The World House, From: Where Do We Go From Here: Chaos or Community, Martin Luther King, Jr., 1967
In this sentence Martin Luther King, Jr., captured the essence of the diverse world in which we live. Coming together from different national, ethnic, religious, and socioeconomic backgrounds, we find ourselves sharing the same classrooms, neighborhoods, and communities. Can we make our diverse social environment a place where everyone feels accepted and appreciated? A place, where the principles of human rights and democracy guarantee everyone a vote and a voice that is heard? Are our differences in skin color, culture, religion, or political orientation obstacles or assets as we try to build a more just and peaceful world?
In this lesson unit, students and teachers will engage in discussions about our various social identities and their meanings. How do these identities determine how we fit into our social environment? Students are invited to think about how we are all different and how we are similar. This lesson plan will examine examples of bias and prejudice against minorities and marginalized groups. In various classroom activities, students will talk about ways in which they can be more tolerant, respectful, and inclusive.

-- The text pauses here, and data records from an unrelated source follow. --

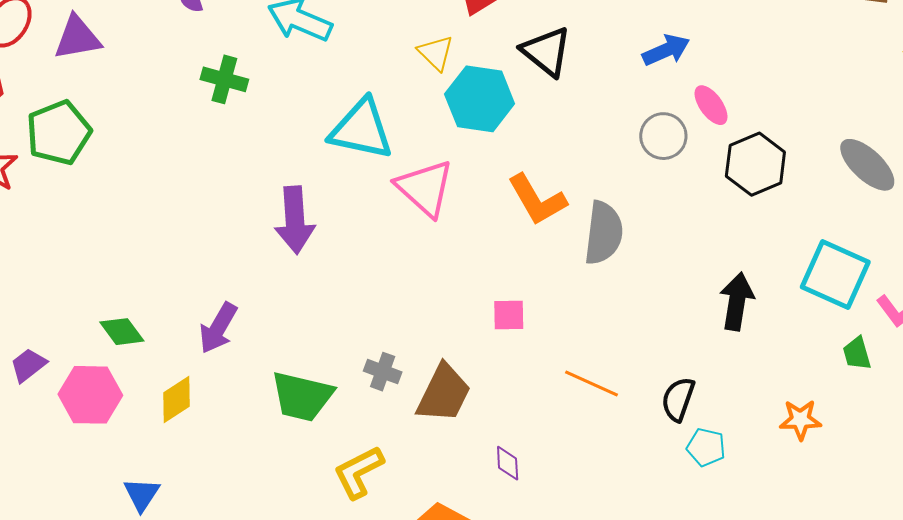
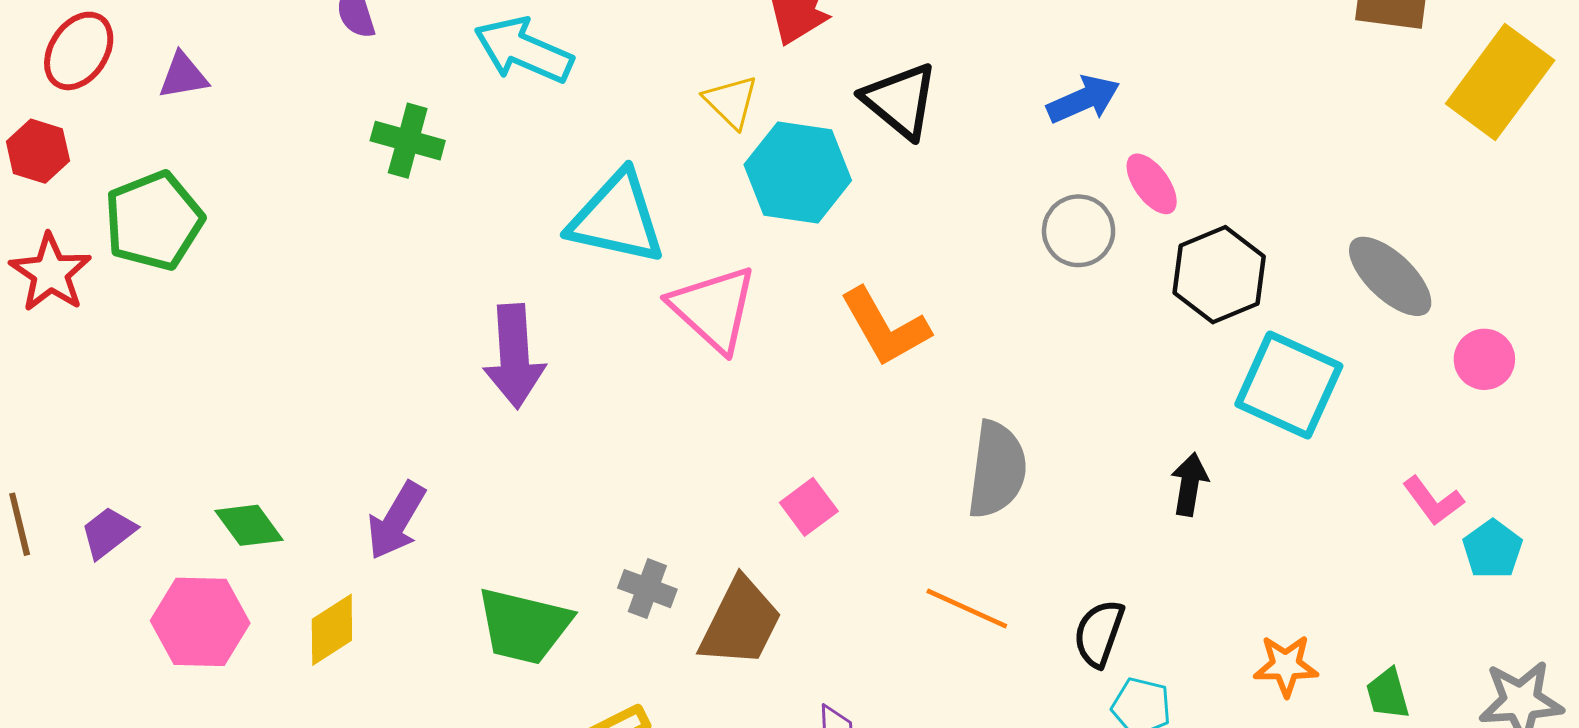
purple triangle: (77, 38) -> (183, 76), size x0.7
gray semicircle: (604, 233) -> (997, 470), moved
cyan square: (835, 274) -> (1289, 385), moved
black arrow: (737, 301) -> (1189, 484), size x0.7
pink square: (509, 315) -> (809, 507), moved, turned -36
green trapezoid: (857, 353) -> (1388, 694), moved
purple trapezoid: (28, 365) -> (108, 532), moved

English Language, U.S. History
- As much as we differ in race, religion, culture, language, privilege, abilities, how can we all get along, accept the differences, and see them as assets in building constructive and peaceful communities?
- How are we different? How are we similar?
- Reflecting on the past and present, what happens when "different" means being excluded or discriminated against?
- Why is it important to value each other and respect our differences ?
- How does diversity and inclusion fit into larger movements for justice and human rights?